Many new chipsets of the 200 series consist of more than just one Intel Z270. We decided to focus on it because it is the most equipped and the only one that supports overclocking the processor (both through changing the multipliers and the frequency of the base clock generator). However, besides this, the line of new chipsets includes a couple of simpler consumer chipsets - H270 and B250, as well as a couple of chipsets for the corporate environment - Q270 and Q250, which are distinguished by the presence of a set of Intel Standard Manageability functions for remote control and administration.
The most interesting for ordinary users The H270 and B250 differ from the Z270 not only in the lack of overclocking capabilities. They have reduced the number of PCI Express 3.0 lanes and USB 3.0 ports, and also reduced the number of M.2 interfaces that can be connected to the Intel RST driver. In addition, low-end chipsets do not allow dividing processor bus PCI Express on several slots.
A complete picture of the correspondence of the characteristics of the 200 series logic sets can be obtained from the following table.
⇡ Test processor: Core i7-7700K
For testing, we were provided with the senior representative of the Kaby Lake desktop line, Core i7-7700K.
This quad-core processor with support for Hyper-Threading technology and an 8-MB L3 cache has a nominal clock speed of 4.2 GHz. However, the test showed that in practical conditions Core frequency The i7-7700K is 4.4 GHz with an all-core load and 4.5 GHz with a low-threaded load. Thus, in terms of frequencies, the older Kaby Lake managed to overtake not only the old one, but also the old one, which until recently remained the highest-frequency Intel processor for desktop systems.
The operating voltage of our sample was 1.2 V: there are no significant differences from processors of previous generations.
When idle, the Kaby Lake frequency drops to 800 MHz, and, in addition to the usual Enhanced Intel SpeedStep technology, the processor supports more new technology Intel Speed Shift. It transfers frequency control from operating system the processor itself. Due to this, a significant improvement in response time to a changing load is achieved: the processor comes out of energy-saving states faster and, if necessary, turns on turbo mode faster. But there is a limitation: Speed Shift technology only works in Windows 10.
Left - Core i7-7700K (Kaby Lake), right - Core i7-6700K (Skylake)

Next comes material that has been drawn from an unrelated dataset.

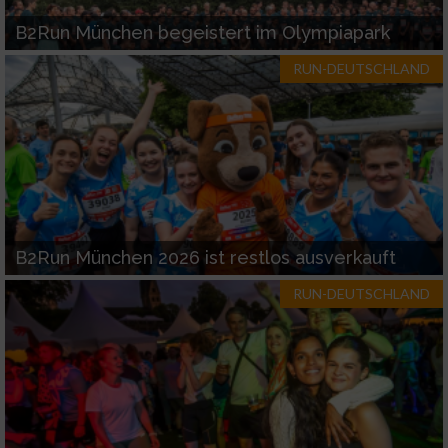
B2Run München begeistert im Olympiapark
RUN-DEUTSCHLAND
B2Run München 2026 ist restlos ausverkauft
RUN-DEUTSCHLAND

Certain changes have also occurred with appearance CPU. True, they are more of a cosmetic nature. For example, Intel did not abandon the use of thin PCB, which appeared in Skylake, in Kaby Lake. But the shape of the heat distribution cover has changed. It has additional tides that increase the contact area with the cooler sole. However, this will most likely have little effect on the efficiency of heat removal. After all the main problem in the path of heat from the processor chip - the polymer thermal interface is not best quality, which is located under the processor cover. And in this regard, everything is as before: highly efficient solder remains the prerogative of flagship processors in LGA2011-v3 performance.
There are also changes on the processor side. However, Kaby Lake remains compatible with the LGA1151 socket, so there are very few differences compared to Skylake. The stabilizing circuit remained the same, so the set of hanging elements was preserved. A slight difference can only be noticed in their relative position.